Traumtourtage Gardasee 5. Tag
Pausentag! Nach so vielen schönen und erlebnisreichen Tagen wollten wir eine Pausentag in Desenzano einlegen, wanderten also gemächlich nach dem Frühstück hinunter an den See,...
Veröffentlicht: 13.03.2026














Um dem Trubel in Desenzano zu entfliehen nahmen wir den Zug nach Peschiera del Garda - und das war auch gut so, denn am Bahnhof stiegen Menschenmassen aus, die auf das Fest wollten- ein ganzer voller Zug wälzte sich durch den Bahnhof. Alles richtig gemacht, nichts wie weg.🤣👍
Peschiera del Garda ist ein nettes Städtchen, schön angelegt mit Stadttor und einer langen Hafenpromenade, wo man in kleinen Cafés und Restaurants direkt auf die Boote gucken kann. Auch der Ort selbst hat viel zu bieten, sehr sauber und ordentlich erschien uns alles, aber trotzdem waren wir uns einig das es sich in Desenzano besser wohnt. Irgendwie ist es dort trotz des Tourismus noch etwas „ italienischer“, authentischer, ruhiger und gemütlicher als in den anderen Orten am See. Es hat uns gefallen die anderen Orte kennen zu lernen um dann wieder in unser Viertel zurück zu kehren und sich dort wie zu Hause zu fühlen.

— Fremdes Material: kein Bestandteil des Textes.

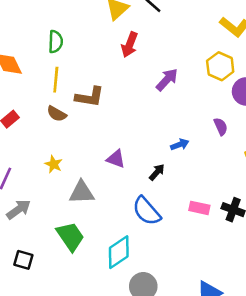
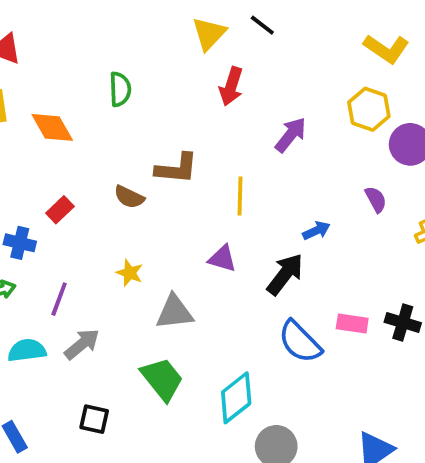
yellow line: (56, 80) -> (240, 196), moved
black arrow: (157, 172) -> (285, 274), size x1.6
blue semicircle: (147, 211) -> (300, 342), moved

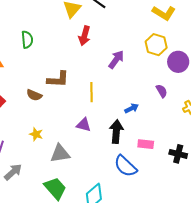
black arrow: (285, 274) -> (116, 132), turned -30
pink rectangle: (352, 323) -> (146, 144), moved

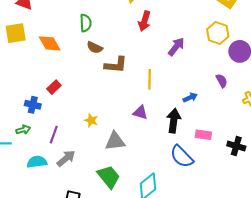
brown semicircle: (34, 95) -> (95, 48), moved

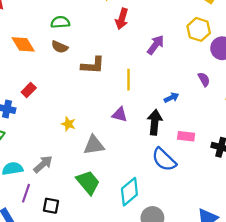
green semicircle: (86, 23) -> (60, 22), turned -90
brown semicircle: (95, 48) -> (60, 47), moved
purple line: (54, 135) -> (26, 193), moved

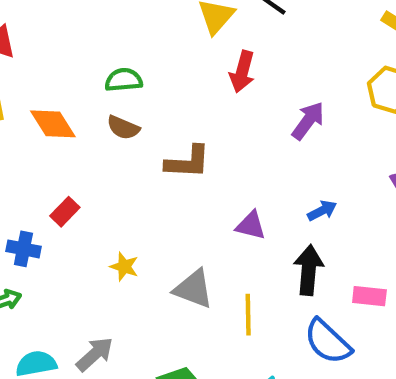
yellow line: (128, 80) -> (248, 315), moved
blue arrow: (171, 98) -> (322, 211), moved
purple triangle: (120, 115) -> (251, 226), moved
yellow star: (68, 124) -> (124, 267), moved
gray triangle: (94, 145) -> (194, 289), moved, turned 30

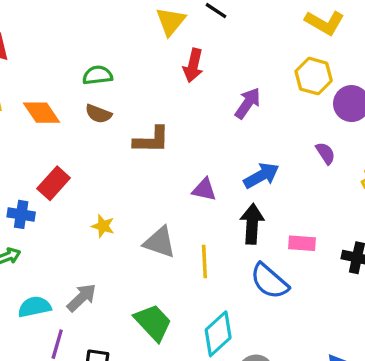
blue arrow: (322, 211) -> (261, 176), size x1.5
red rectangle: (65, 212) -> (54, 183), size x1.4

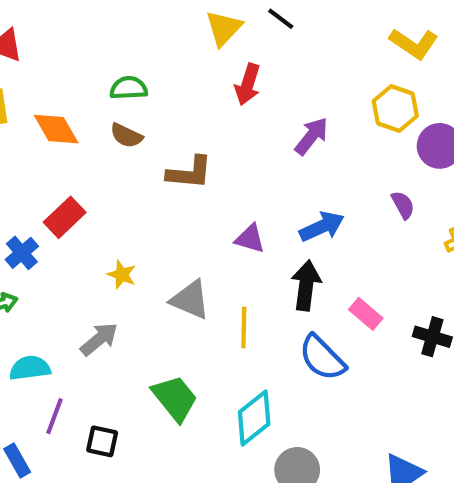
blue cross: (21, 214) -> (22, 253), turned 36
pink rectangle: (302, 243) -> (366, 314), turned 32
gray arrow: (82, 298) -> (99, 339), moved

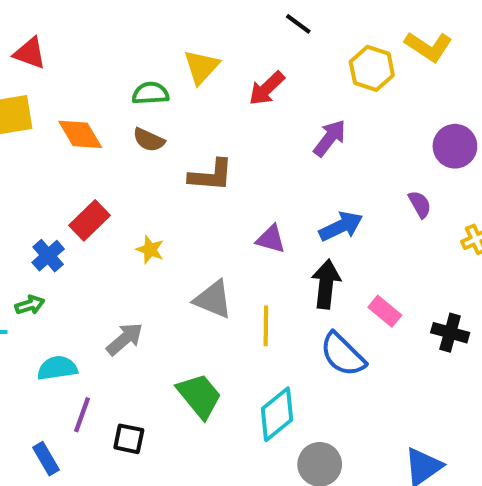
yellow triangle: (224, 28) -> (201, 67), moved
red arrow: (248, 84) -> (267, 88), turned 30
yellow hexagon: (395, 109) -> (372, 68), moved
yellow star: (122, 275) -> (150, 250), moved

Zurück nahmen wir den Bus nach Desenzano, der uns aber wegen der gesperrten Stadt nur bis zum Bahnhof brachte, und dann mußten wir doch den Weg zur Piazza laufen. An diesem Nachmittag fand nicht mehr viel statt, Frauke legte die Füße hoch und ich wanderte nochmal den „ Hügel“ hinunter, zur ruhigeren Seite der Stadt, setzte mich gemütlich in ein Café bei Aperol mit Snack und genoß dann noch die Aussicht auf den tiefblauen See, den ebenso blauen Himmel und die weißen Segelboote, die wie hingetupft im Blau schwammen.
Der Tag endete in „ unserer Bar“ bei einem riesigen Thunfischsalat mit leckerem Brot und dem obligatorischen Eis auf der Piazza.
Erkenntnis des Tages: manchmal ist Zuviel Zuviel und man genießt das Weniger!